O tempo morto da conexão

O tempo conectado é um tempo sem experiência, um tempo morto abrigado num arsenal de dispositivos on-line que canalizam a atenção através de imagens e engajam o indivíduo de maneira inconsciente a rolar com o dedo para a próxima cena. Vídeos de 30 a 60 segundos no TikTok e os cortes no Reels do Instagram tornaram antiquado o exercício do olhar contemplativo e da vida imaginativa. A captura do olhar, o automatismo que dirige esse olhar, mudou de maneira dramática nossa vivência temporal redefinindo uma sensibilidade cada vez mais insensível à experiência com a alteridade.3

Se já não temos uma vida profissional, mas especializações; se já não temos espaço para reflexão ante os locais que habitamos, mas uma observação orientada por algoritmos de afinidades eletivas, pode-se afirmar que a aceleração tecnológica nos levou aos grilhões da hiperconectividade, que sempre demanda nosso engajamento ativo capturando diuturnamente nossa atenção. E, assim, com a passagem à era da especialização, a ideia de “formação” se reduz à noção de estar apto à vida a partir de uma educação moldada às necessidades do estudante enquanto consumidor que precisa estar satisfeito.

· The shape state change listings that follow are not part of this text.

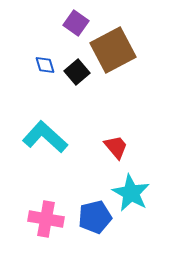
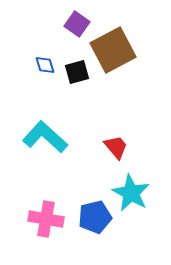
purple square: moved 1 px right, 1 px down
black square: rotated 25 degrees clockwise
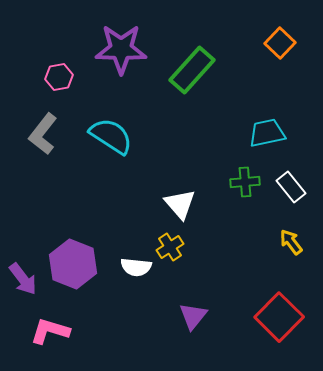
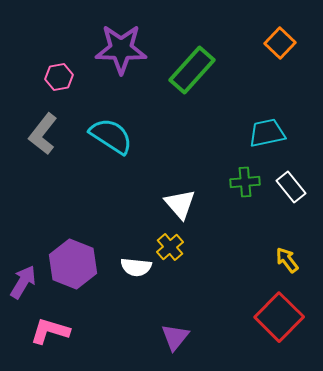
yellow arrow: moved 4 px left, 18 px down
yellow cross: rotated 8 degrees counterclockwise
purple arrow: moved 3 px down; rotated 112 degrees counterclockwise
purple triangle: moved 18 px left, 21 px down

Diante disso se perdem as contradições, as dificuldades e os desafios inerentes ao processo de formação. Aliás, aprender se correlaciona, nessa dinâmica narcisista, à satisfação: algo que de saída precisa excluir a dificuldade e o esforço do aprendizado. Aprender tem que ser divertido, e o professor deve se tornar um animador de palco: fazer palhaçadas que provisoriamente façam o usuário esquecer da sua dose de satisfação. Num importante artigo no Opera Mundi, Cian Barbosa demonstra como “a digitalização nos impõe o reflexo de uma versão reduzida de nós mesmos”. Quando a mediação dos conteúdos que visitamos passa pelas plataformas digitais, que automatizam nossas escolhas pela informação que fornecemos, nossa própria cognição, encerra Cian, permanece ensimesmada. Ou seja, há um processo da identificação de nossas demandas, organizadas por algoritmos, que nos dá o que se supõe que buscamos, enquanto aquilo que as nega e as contradiz sai do horizonte.

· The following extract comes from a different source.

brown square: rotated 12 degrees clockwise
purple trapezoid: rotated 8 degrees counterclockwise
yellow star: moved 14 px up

A economia da atenção, portanto, reduz a cognição à fruição do tempo de tela. O resultado, sem dúvida, é a diminuição reflexiva para lidarmos com problemas complexos. Mesmo filmes se tornam insuportáveis por terem mais de uma hora de duração, livros são cada vez mais vistos como produtos museológicos e, desse modo, qualquer raciocínio mais denso é visto como uma ofensa. Algumas pessoas demonstram-se radicalmente afrontadas com qualquer trabalho do conceito, a ponto de xingar quem o faz.

Debord cantou a bola

Se há um crítico que permanece atual para entender nossa complexidade, ele é, sem dúvida, Guy Debord. Para o autor, o espetáculo não constituía apenas o conteúdo das mídias ou aquilo que se expõe na tela do cinema; suas garras são mais profundas porque se enraízam na estrutura da própria sociedade de classes. O espetáculo toma conta, por meio das imagens, da vida social A contemplação das imagens torna passivo seu espectador, retira dele a capacidade de determinar os acontecimentos ou de refletir sobre eles. Isso é possibilitado não pela forma das imagens em si, mas por aquilo que as estrutura e as organiza, ou seja, os modos de produção e reprodução da vida social.

Em imaginar que escreveu tudo isso nos anos 1960…

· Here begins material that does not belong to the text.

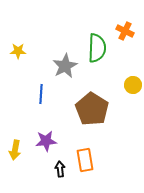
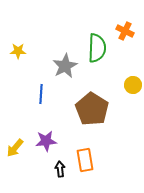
yellow arrow: moved 2 px up; rotated 30 degrees clockwise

O exercício do espetáculo não se respalda em oferecer formas de ver o mundo, mas se traduz na própria visão de mundo administrada pela economia. É resultado do modo de produção existente no capitalismo, que não só constitui, como reforça o modelo da vida dominante. Sua força consiste em efetivar a dominação do horizonte social geral, dominando a totalidade da realidade a ponto de fazer parecer que a finalidade da vida é o próprio espetáculo. Assim, a imagem de si e do mundo precisa passar pelas formas de captura direcionada pelos dispositivos conectados. Acreditamos inconscientemente naquilo que a imagem de alguém expressa, e eis que somos capturados fazendo o mesmo: nos produzindo enquanto mercadorias vendáveis.

A manutenção das relações de submissão ao capital se dá pelo espetáculo. Ele precisa garantir que o processo de exploração ocorra por um engajamento ativo dos sujeitos. Então, toda a política se vê enquadrada cada vez mais nas tendências econômicas e nas manipulações do mercado, tornando-se não apenas uma simulação aberta organizada pela democracia liberal e seu mercado eleitoral como ainda uma forma de gestão técnica.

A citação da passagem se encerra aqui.